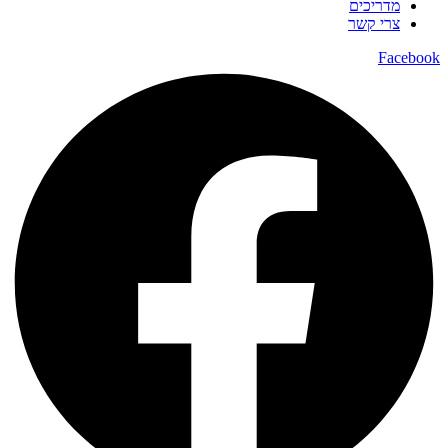
מדריכים
צרי קשר
Facebook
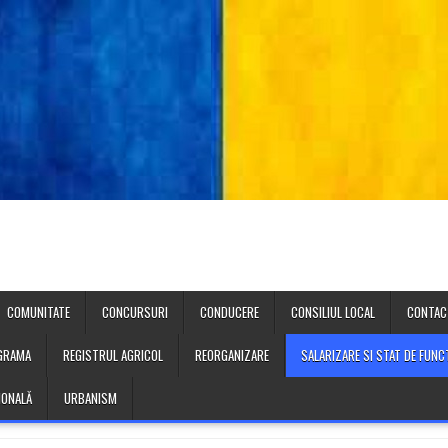
COMUNITATE
CONCURSURI
CONDUCERE
CONSILIUL LOCAL
CONTAC
GRAMA
REGISTRUL AGRICOL
REORGANIZARE
SALARIZARE SI STAT DE FUNCT
IONALĂ
URBANISM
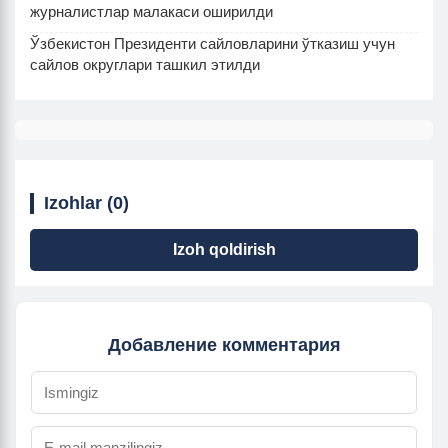
журналистлар малакаси оширилди
Ўзбекистон Президенти сайловларини ўтказиш учун
сайлов округлари ташкил этилди
Izohlar (0)
Izoh qoldirish
Добавление комментария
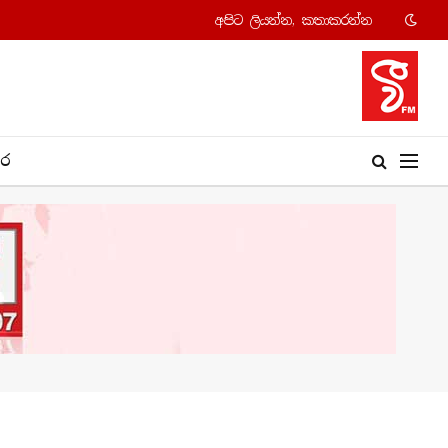
අපි​ට ලියන්න, කතාකරන්​න
​ර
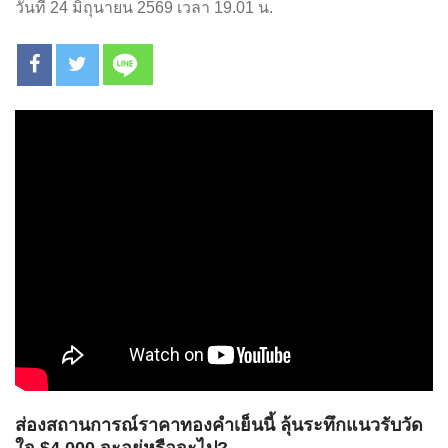
วันที่ 24 มิถุนายน 2569 เวลา 19.01 น.
ส่องสถานการณ์ราคาทองคำเย็นนี้ ลุ้นระทึกแนวรับวัด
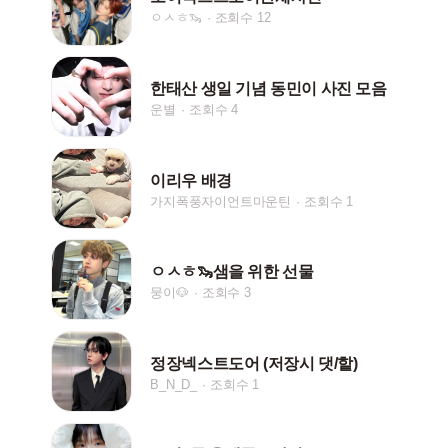
ㅇㅅㅎ🦦
조회수 12
한태산 생일 기념 동민이 사진 모음
운별
조회수 4
이리우 배경
가지폭풍자이언트마운틴
조회수 1
ㅇㅅㅎ🦦샘을 위한 선물
뭉이🐶
조회수 3
정장넥스트도어 (저장시 댓/핱)
B_N_D_
조회수 1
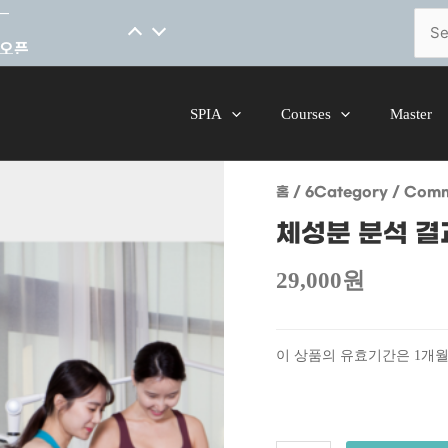
[코스소개] 척추 안정성을 위한 핸드온스킬 말레이시아어 코스 오픈
Sear
for:
SPIA
Courses
Master
체성분
홈
/
6Category
/
Comm
분석
결과지
체성분 분석 결
리딩
스킬
29,000
원
수량
이 상품의 유효기간은 1개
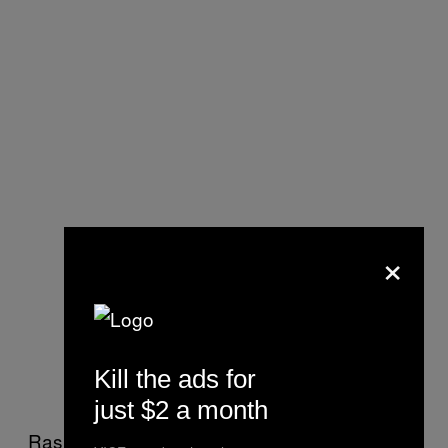
×
Kill the ads for
just $2 a month
Rashy, laki-laki dari Bekasi berumur 19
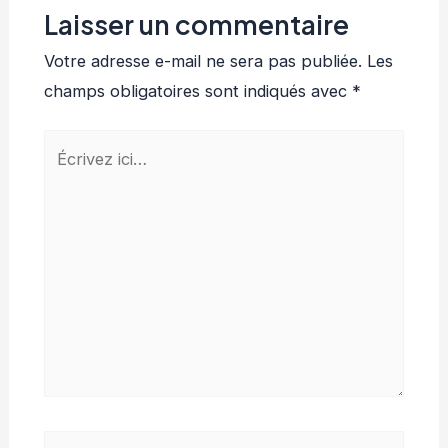
Laisser un commentaire
Votre adresse e-mail ne sera pas publiée.
Les
champs obligatoires sont indiqués avec
*
Écrivez
ici…
Nom*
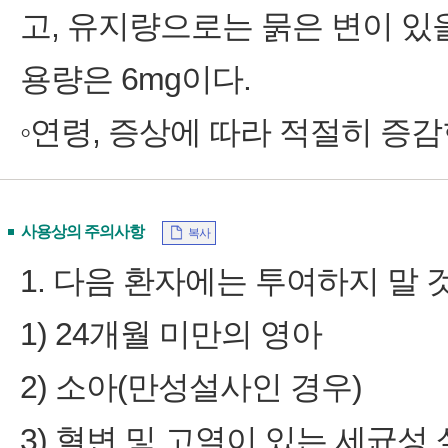
고, 유지량으로는 묽은 변이 있을
용량은 6mg이다.
◦연령, 증상에 따라 적절히 증감
사용상의 주의사항
복사
1. 다음 환자에는 투여하지 말 
1) 24개월 미만의 영아
2) 소아(만성설사인 경우)
3) 혈변 및 고열이 있는 세균성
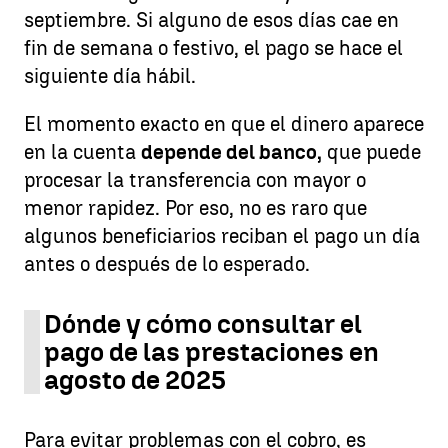
septiembre. Si alguno de esos días cae en
fin de semana o festivo, el pago se hace el
siguiente día hábil.
El momento exacto en que el dinero aparece
en la cuenta
depende del banco,
que puede
procesar la transferencia con mayor o
menor rapidez. Por eso, no es raro que
algunos beneficiarios reciban el pago un día
antes o después de lo esperado.
Dónde y cómo consultar el
pago de las prestaciones en
agosto de 2025
Para evitar problemas con el cobro, es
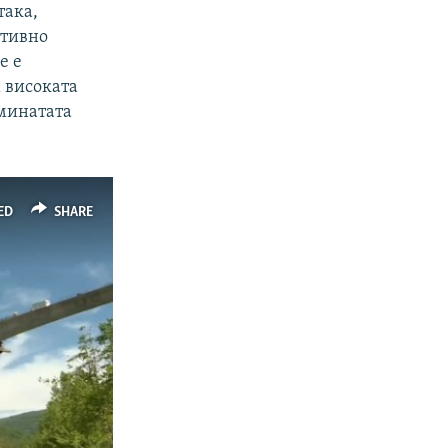
така,
итивно
е е
 високата
 минатата
ED
SHARE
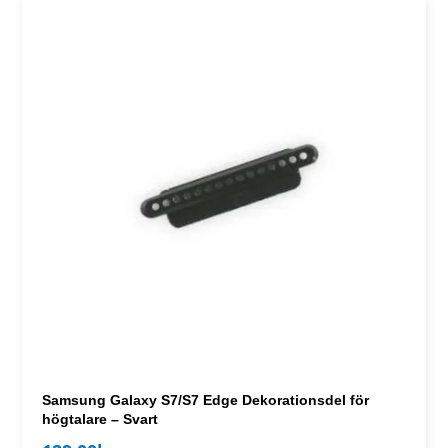
Samsung Galaxy S7/S7 Edge Dekorationsdel för
högtalare – Svart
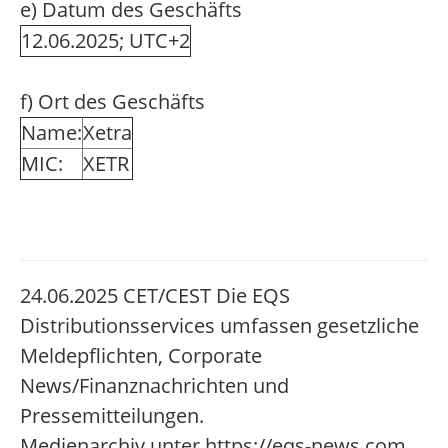
e) Datum des Geschäfts
12.06.2025; UTC+2
f) Ort des Geschäfts
Name:
Xetra
MIC:
XETR
24.06.2025 CET/CEST Die EQS
Distributionsservices umfassen gesetzliche
Meldepflichten, Corporate
News/Finanznachrichten und
Pressemitteilungen.
Medienarchiv unter https://eqs-news.com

┄┄┄┄┄┄┄┄┄┄

» Exercise details: Pictures stay out. Transcribe the lines from the start of the entries above through the line with "가지폭풍자이언트마운틴", exactly.

» Response to the task:
מדריכים
צרי קשר
Facebook
COMUNITATE
CONCURSURI
CONDUCERE
CONSILIUL LOCAL
CONTAC
GRAMA
REGISTRUL AGRICOL
REORGANIZARE
SALARIZARE SI STAT DE FUNCT
IONALĂ
URBANISM
журналистлар малакаси оширилди
Ўзбекистон Президенти сайловларини ўтказиш учун
сайлов округлари ташкил этилди
Izohlar (0)
Izoh qoldirish
Добавление комментария
අපි​ට ලියන්න, කතාකරන්​න
​ර
วันที่ 24 มิถุนายน 2569 เวลา 19.01 น.
ส่องสถานการณ์ราคาทองคำเย็นนี้ ลุ้นระทึกแนวรับวัด
ㅇㅅㅎ🦦
조회수 12
한태산 생일 기념 동민이 사진 모음
운별
조회수 4
이리우 배경
가지폭풍자이언트마운틴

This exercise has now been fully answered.